Hyperventilation is abnormally rapid or deep breathing that eliminates carbon dioxide from the blood faster than it is produced by the body. As blood carbon dioxide levels fall, the blood becomes more alkaline (respiratory alkalosis), which causes a cascade of physiological effects including narrowing of blood vessels in the brain, altered nerve excitability, and shifts in calcium and potassium binding.
Symptoms of hyperventilation include tingling or numbness around the mouth and in the hands and feet, light-headedness, dizziness, chest tightness, palpitations, and a paradoxical feeling of being unable to get enough air despite breathing rapidly. In severe cases it can lead to fainting (syncope) as cerebral blood flow is reduced by vessel constriction.

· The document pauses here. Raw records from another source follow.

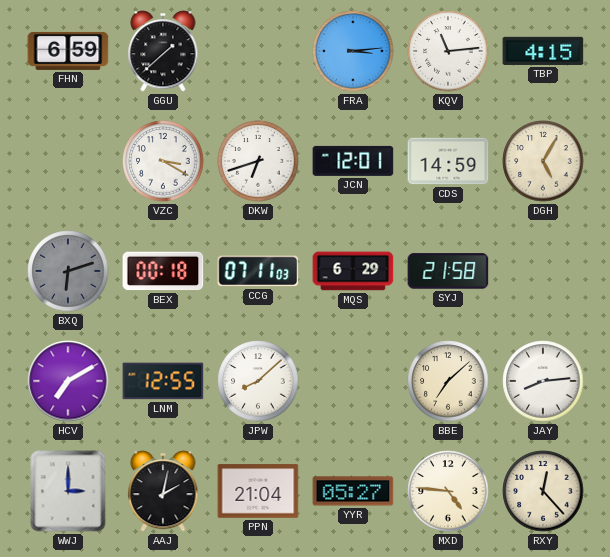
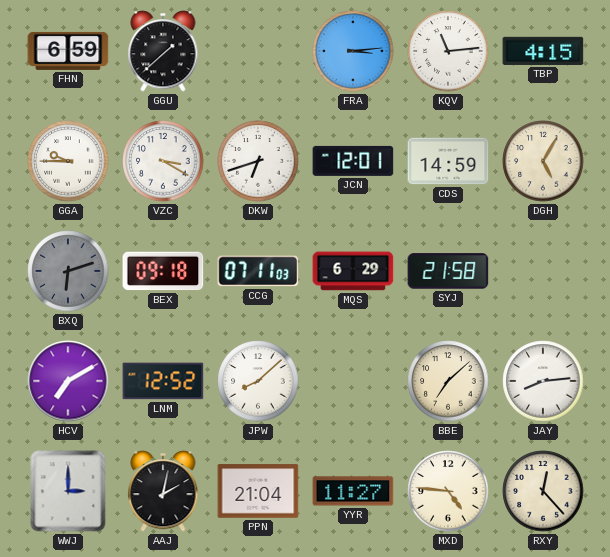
GGA: none -> 9:45
BEX: 00:18 -> 09:18
LNM: 12:55 -> 12:52
YYR: 05:27 -> 11:27
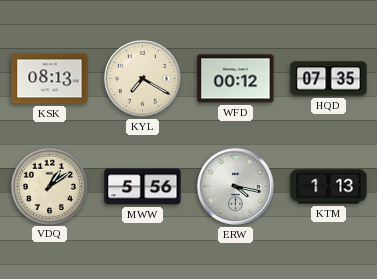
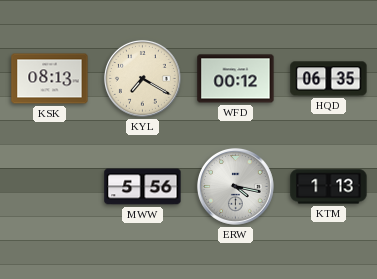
HQD: 07:35 -> 06:35
VDQ: 1:09 -> none
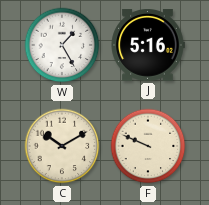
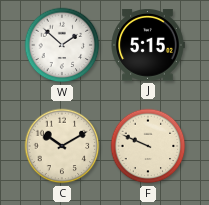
W: 1:25 -> 1:52
J: 5:16 -> 5:15
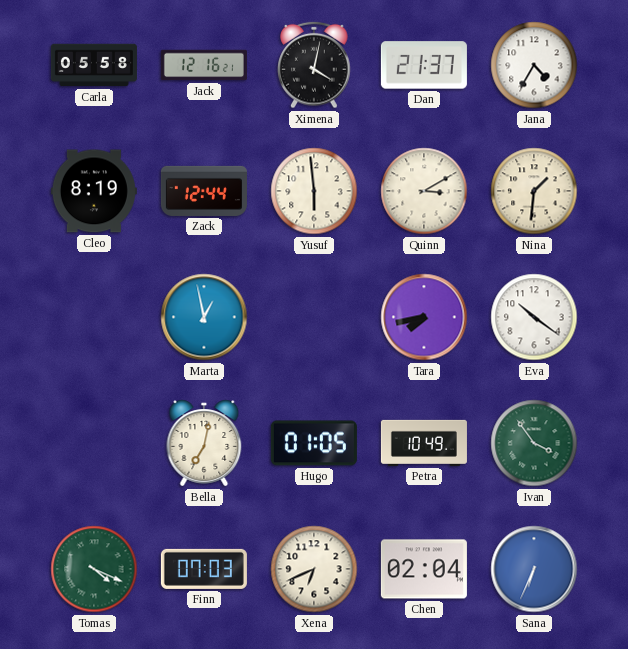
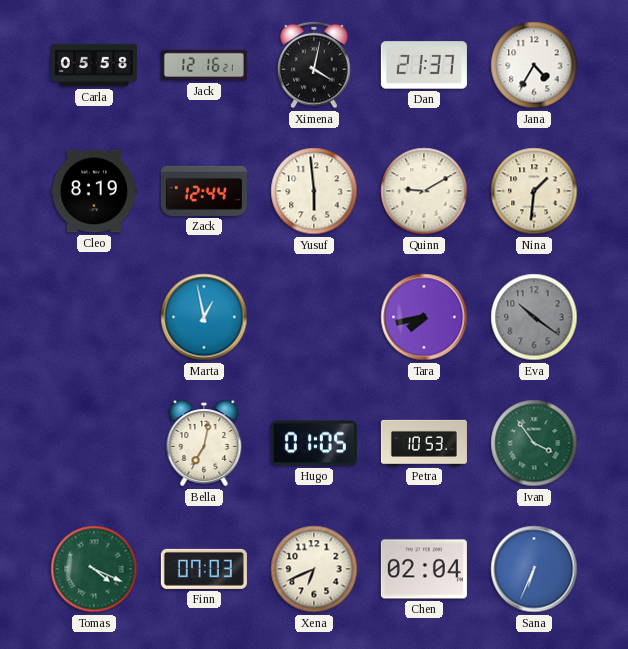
Quinn: 3:10 -> 9:10
Eva dial: white -> grey
Petra: 10:49 -> 10:53
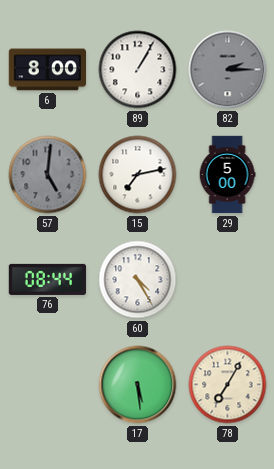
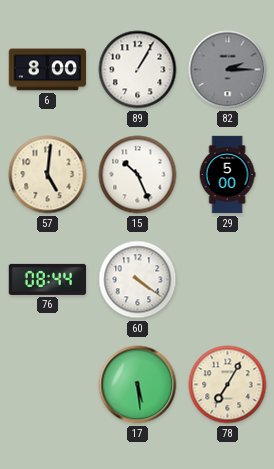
57 dial: grey -> cream
15: 7:13 -> 10:26
60: 4:25 -> 4:21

Hyperventilation has several causes, the most common in otherwise healthy people being acute anxiety or panic. It is particularly relevant after cardiac arrest, where survivors may experience panic responses or PTSD that trigger episodes. However, hyperventilation in a cardiac arrest survivor should not automatically be attributed to anxiety without medical assessment, as it can also result from medical causes including pulmonary embolism, metabolic acidosis, or severe anaemia.

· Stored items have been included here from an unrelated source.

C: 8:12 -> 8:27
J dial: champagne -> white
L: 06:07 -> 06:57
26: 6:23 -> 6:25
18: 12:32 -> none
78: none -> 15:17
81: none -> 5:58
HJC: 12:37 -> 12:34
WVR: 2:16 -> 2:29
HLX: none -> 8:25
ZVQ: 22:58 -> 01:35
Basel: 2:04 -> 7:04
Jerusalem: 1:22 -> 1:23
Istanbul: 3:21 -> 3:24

In the context of resuscitation and critical care, avoiding hyperventilation is a specific clinical concern: excessive ventilation of a patient in cardiac arrest or immediately afterwards causes raised intrathoracic pressure that impairs venous return and cardiac output, and causes harmful cerebral vasoconstriction in a brain already at risk from hypoxic injury. Current resuscitation guidelines specify target ventilation rates to avoid this.